> [Source material]
◆ ◆ ◆ ◆
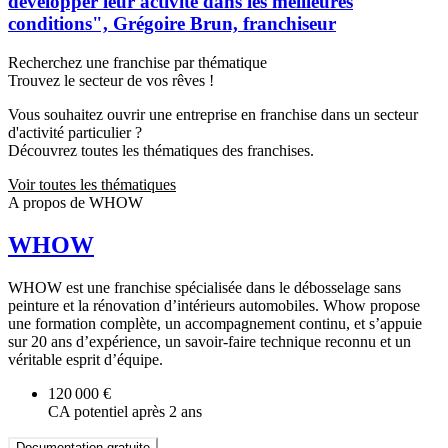
développer leur activité dans les meilleures
conditions", Grégoire Brun, franchiseur
Recherchez une franchise par thématique
Trouvez le secteur de vos rêves !
Vous souhaitez ouvrir une entreprise en franchise dans un secteur
d'activité particulier ?
Découvrez toutes les thématiques des franchises.
Voir toutes les thématiques
A propos de WHOW
WHOW
WHOW est une franchise spécialisée dans le débosselage sans
peinture et la rénovation d’intérieurs automobiles. Whow propose
une formation complète, un accompagnement continu, et s’appuie
sur 20 ans d’expérience, un savoir-faire technique reconnu et un
véritable esprit d’équipe.
120 000 €
CA potentiel après 2 ans
Documentation gratuite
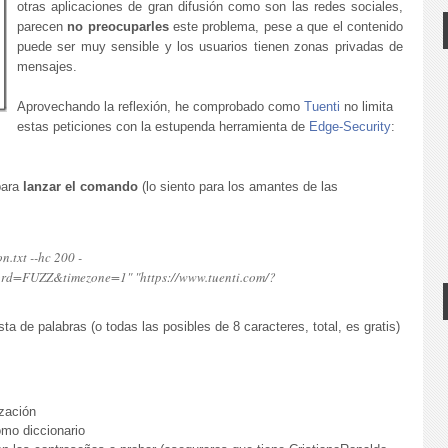
otras aplicaciones de gran difusión como son las redes sociales,
parecen
no preocuparles
este problema, pese a que el contenido
puede ser muy sensible y los usuarios tienen zonas privadas de
mensajes.
Aprovechando la reflexión, he comprobado como
Tuenti
no limita
estas peticiones con la estupenda herramienta de
Edge-Security
:
para
lanzar el comando
(lo siento para los amantes de las
n.txt --hc 200 -
rd=FUZZ&timezone=1" "https://www.tuenti.com/?
ta de palabras (o todas las posibles de 8 caracteres, total, es gratis)
ización
omo diccionario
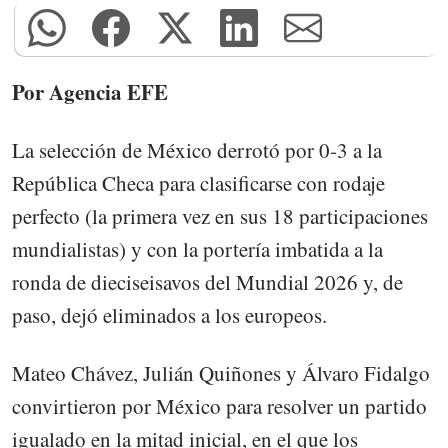
Por Agencia EFE
La selección de México derrotó por 0-3 a la
República Checa para clasificarse con rodaje
perfecto (la primera vez en sus 18 participaciones
mundialistas) y con la portería imbatida a la
ronda de dieciseisavos del Mundial 2026 y, de
paso, dejó eliminados a los europeos.
Mateo Chávez, Julián Quiñones y Álvaro Fidalgo
convirtieron por México para resolver un partido
igualado en la mitad inicial, en el que los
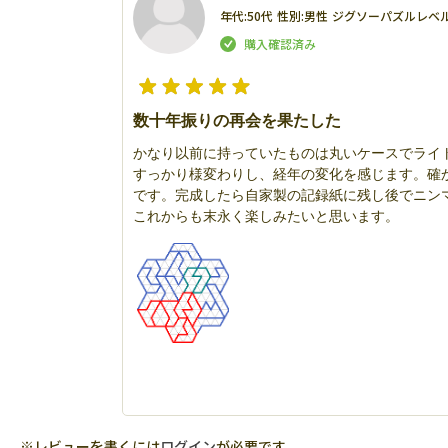
年代:
50代
性別:
男性
ジグソーパズルレベル
数十年振りの再会を果たした
かなり以前に持っていたものは丸いケースでライ
すっかり様変わりし、経年の変化を感じます。確
です。完成したら自家製の記録紙に残し後でニン
これからも末永く楽しみたいと思います。
※レビューを書くには
ログイン
が必要です。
◆ ◆ ◆ ◆
> [Exercise aim] Copy range, inclusive: the line holding "puede ser muy" to the line holding "n.txt --hc 200". Reproduce exactly those lines of the records above and no others.

> [Answer to the problem]
puede ser muy sensible y los usuarios tienen zonas privadas de
mensajes.
Aprovechando la reflexión, he comprobado como
Tuenti
no limita
estas peticiones con la estupenda herramienta de
Edge-Security
:
para
lanzar el comando
(lo siento para los amantes de las
n.txt --hc 200 -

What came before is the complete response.